Getting a flu shot

WHERE can I get it?

People eligible for a free influenza immunisation

Eligible people can get a free flu shot from their family doctor/general practice, and it is usually the practice nurse who administers the vaccine. 

Many community pharmacies provide free influenza vaccinations to:

  • individuals aged 13 years and older
  • pregnant women (any trimester) 

People who are not eligible to receive a free flu shot 

Available from:

  • your family doctor/general practice
  • urgent care, accident and after-hours medical centres (but NOT at hospital accident and emergency departments)
  • many pharmacies.

Your employer may offer a free flu shot.

WHEN should I get it?

Ideally before winter, because winter is the time when the most flu is in our communities.
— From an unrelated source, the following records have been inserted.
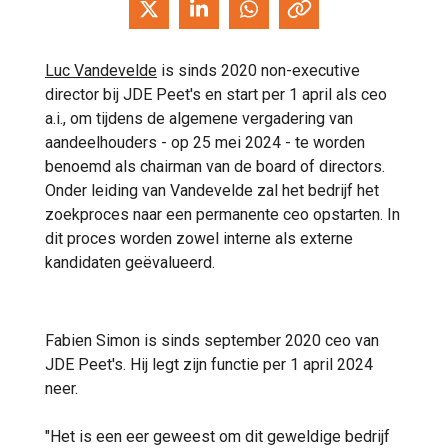
Luc Vandevelde
is sinds 2020 non-executive
director bij JDE Peet's en start per 1 april als ceo
a.i., om tijdens de algemene vergadering van
aandeelhouders - op 25 mei 2024 - te worden
benoemd als chairman van de board of directors.
Onder leiding van Vandevelde zal het bedrijf het
zoekproces naar een permanente ceo opstarten. In
dit proces worden zowel interne als externe
kandidaten geëvalueerd.
Fabien Simon is sinds september 2020 ceo van
JDE Peet's. Hij legt zijn functie per 1 april 2024
neer.
"Het is een eer geweest om dit geweldige bedrijf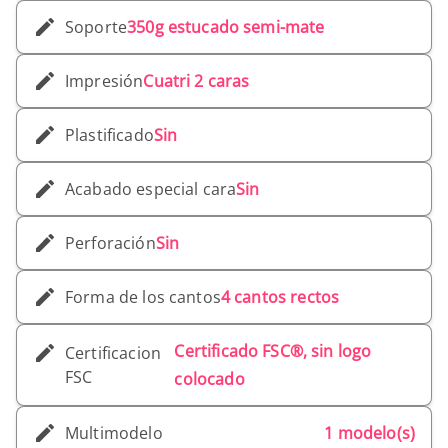
Soporte
350g estucado semi-mate
Impresión
Cuatri 2 caras
Plastificado
Sin
Acabado especial cara
Sin
Perforación
Sin
Forma de los cantos
4 cantos rectos
Certificado FSC®, sin logo
Certificacion
FSC
colocado
Multimodelo
1 modelo(s)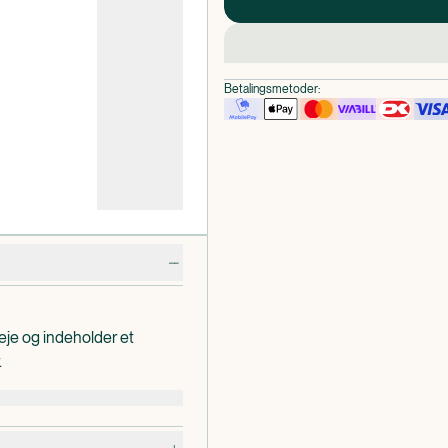
Betalingsmetoder:
veje og indeholder et
.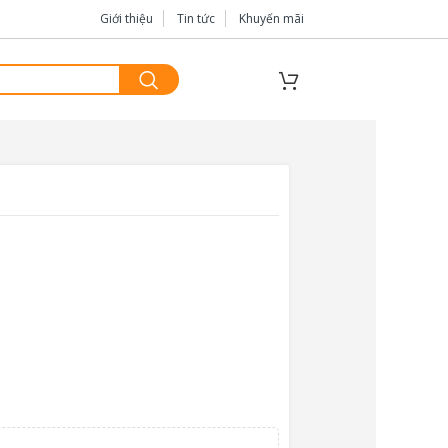
Giới thiệu
Tin tức
Khuyến mãi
It takes around 2 weeks after your flu vaccination to be best protected. Even if you haven’t had the flu vaccine before winter, you can still get it in the following months.  

For the best protection, you’ll need to get the flu vaccine every year because:

  • protection against flu reduces over time
  • each year flu can be caused by different strains of flu viruses that are not covered by the previous year’s vaccine.

You can still have the vaccine if you have a cold. If you are only experiencing a head cold with a runny nose or sniffles without a high fever, it is okay to receive the immunisation. However, if you are very unwell, wait until you are better. If in doubt, check with your Lead Maternity Carer, doctor, nurse or pharmacist.  

WHAT can I expect when having a flu vaccine?

At your family doctor/general practice, a nurse will most likely give you the vaccine. Many local pharmacists also give flu vaccines to people aged 13 and older. 

You may be asked to wait for up to 20 minutes afterwards so that treatment can be given quickly if a very rare, severe allergic reaction occurs. Most people aged 13 years and older will only need to wait 5 minutes. Children under 13 years will need to wait 20 minutes.

Most people have no reaction to the flu vaccine. Some people have a mild fever, muscle aches or a headache for 1 or 2 days. Occasionally the area around the vaccine site (usually your arm) gets red, swollen or sore for a couple of days. These are normal responses to the vaccine. Allergic responses are very, very rare.

It takes up to 2 weeks for the body to develop protection against flu. If you have been infected with flu before or soon after having the vaccine, you can still get flu. If these symptoms continue or get worse, talk to your doctor, nurse or pharmacist or call 0800 IMMUNE (0800 466 863).